My mother called Nana for me. Told her I was trying to make all the dental procedures work with my calendar to buy me some time. I spent much of it staring at myself in the mirror, trying to figure out the degree to which I was not only looking a gift horse in the mouth, but choking it to death with my bare hands.
Two days later, my dentist disappeared. She left town. Her practice closed. The high thread-count sheets, the salon-like hygienists, the espresso machine and the patients waiting on fancy new smiles were all left in the lurch. There’s more to that story to tell, but it’s both sad and not mine, and the only relevant detail to this one is that she wasn’t coming back. My extravagant treatment plan was permanently tabled. And I was forced to admit that the universe or whatever does even the most ill-fated skeptics a solid every now and again
At about thirty-five years old, I went to see a new dentist, a congenial, easygoing young dude, who didn’t talk about UNC sports or Tanzania or Paris Fashion week. When I told him I had the worst, weirdest, ugliest mouth he’d ever seen and all of my teeth were bad, he pulled up my x-rays and shook his head. He said my teeth were totally healthy. No cavities. No cracks. No abscesses. He could refer me to an orthodontist if that was something I really wanted, but honestly, things looked fine. “And if you’ll sit tight for five minutes, I’d be happy to buff out that chip on your front tooth.”
I told him I got the chip from a beer bottle while he geared up, so I didn’t tear up at the notion that I was fine. Fine. My mouth was fine.
I called my mother on the way home and told her. She sounded relieved as well. Whatever disappointment at the idea I would never have perfect teeth had more or less been balanced by the fiasco with the fancy dentist.
Nana was a harder sell. Or rather, Nana wasn’t a sell at all.
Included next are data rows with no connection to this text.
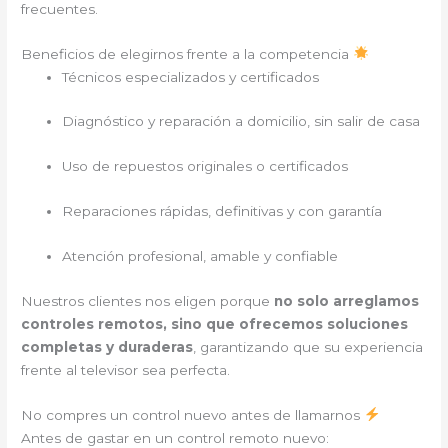
frecuentes.
Beneficios de elegirnos frente a la competencia
Técnicos especializados y certificados
Diagnóstico y reparación a domicilio, sin salir de casa
Uso de repuestos originales o certificados
Reparaciones rápidas, definitivas y con garantía
Atención profesional, amable y confiable
Nuestros clientes nos eligen porque
no solo arreglamos
controles remotos, sino que ofrecemos soluciones
completas y duraderas
, garantizando que su experiencia
frente al televisor sea perfecta.
No compres un control nuevo antes de llamarnos
Antes de gastar en un control remoto nuevo:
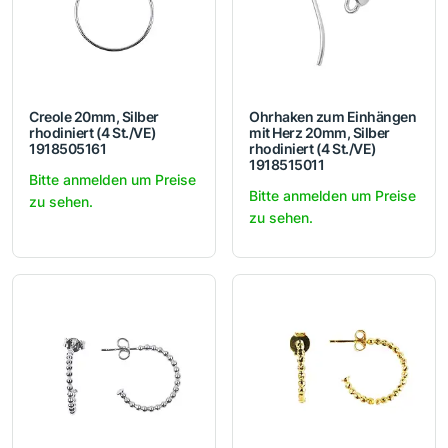
Creole 20mm, Silber
Ohrhaken zum Einhängen
rhodiniert (4 St./VE)
mit Herz 20mm, Silber
1918505161
rhodiniert (4 St./VE)
1918515011
Bitte anmelden um Preise
Bitte anmelden um Preise
zu sehen.
zu sehen.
She never stopped asking me to fix my teeth. Up until the last year of her life she kept offering, promising, telling me how much more beautiful I would look. I felt a little guilty at letting her down, but over time it got easier to let the tooth talk settle back into the scenery. I stopped thinking about it as much, except every now and then I would meet a new friend or see a celebrity with gapped teeth and feel a twinge of affection, a touch of kinship.
Sometimes I like to imagine that I’m keeping weird teeth alive. That somehow we’ve collectively forgotten that teeth, like eyebrows or noses or ears or whatever, can be interesting and idiosyncratic. That difference in a smile might also be attractive or aesthetically pleasing. But I also have privilege to think that way and even still: I don’t kid myself.
Even if I don’t notice them most of the time, I suppose my teeth make the wrong impression on plenty of people. I might have been happier or more loved or more successful if they were straight and white and had no gap between them at all. Farfetched? Sure. At least as farfetched as the idea any part of any living thing could be perfect by some external measure, that perfection in and of itself is a finite process to be decided by someone else, then bought and paid for and guaranteed. That kind of perfection, the unimaginative, immutable, by definition ordinary, requires stasis, which is never possible when life itself is constant change. Things are only perfect in the moment. And in this moment, right now, when I smile I think it looks as close as this old crocodile is ever going to get to perfect.